Michele Zukovsky (née Bloch) is an American clarinetist and longest serving female woodwind player in the history of the Los Angeles Philharmonic Orchestra, serving from 1961 at the age of 18 until her retirement on December 20, 2015.

Since ending her decade's-long tenure with USC Thornton School of Music in 2017, Zukovsky has served as an applied faculty member at Azusa Pacific University School of Music in California.

==Background==
Born and raised in the Los Feliz and Franklin Hills neighborhood of Los Angeles, she played alongside and later succeeded her father, Kalman Bloch, as the principal clarinetist of the L.A. Philharmonic.

Her brother Gregory Bloch (deceased 1988) played violin and mandolin for the Italian rock band Premiata Forneria Marconi (PFM), the American progressive-rock bands String Cheese and It's a Beautiful Day, on "Gilda Live" on Broadway, and with the Saturday Night Live Band. Through Gregory, she is also the aunt of author, graffiti artist, academic, and urban theorist Stefano Bloch.

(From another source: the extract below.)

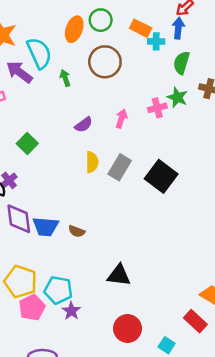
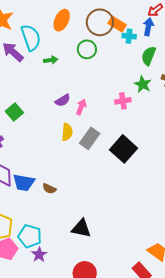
green circle: (101, 20) -> (87, 49), moved
brown circle: (105, 62) -> (100, 22), moved
green arrow: (65, 78) -> (51, 60), turned 96
pink cross: (157, 108) -> (123, 101), moved
pink arrow: (121, 119) -> (81, 107), moved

She is related through her mother Frances to famed violin virtuoso Jascha Heifetz.

== Career ==
Zukovsky has performed worldwide, including with the Boston Pops, the St. Petersburg String Quartet, the Lincoln Center Chamber Players, and at the Mostly Mozart Festival.

She premiered John Williams' Clarinet Concerto with the Boston Pops in 1991. In 1986, she premiered a version by Luciano Berio of the Sonata in F minor, Op. 120 #1, by Johannes Brahms, arranged for clarinet and orchestra under commission from the Los Angeles Philharmonic Orchestra.

As a recording artist, Zukovsky has released several works, including the most recent Simeon Bellison: The Arrangements for Clarinet (Summit Records, 2008), a compilation recording that includes arrangements by the Russian-American Simeon Bellison and Jewish-themed works by other composers.

As a film industry studio clarinetist, Zukovsky played of several films scored by John Williams.

She served on the faculty of the University of California, Los Angeles, University of Southern California, California Institute of the Arts, Citrus College, and the Pasadena Conservatory of Music.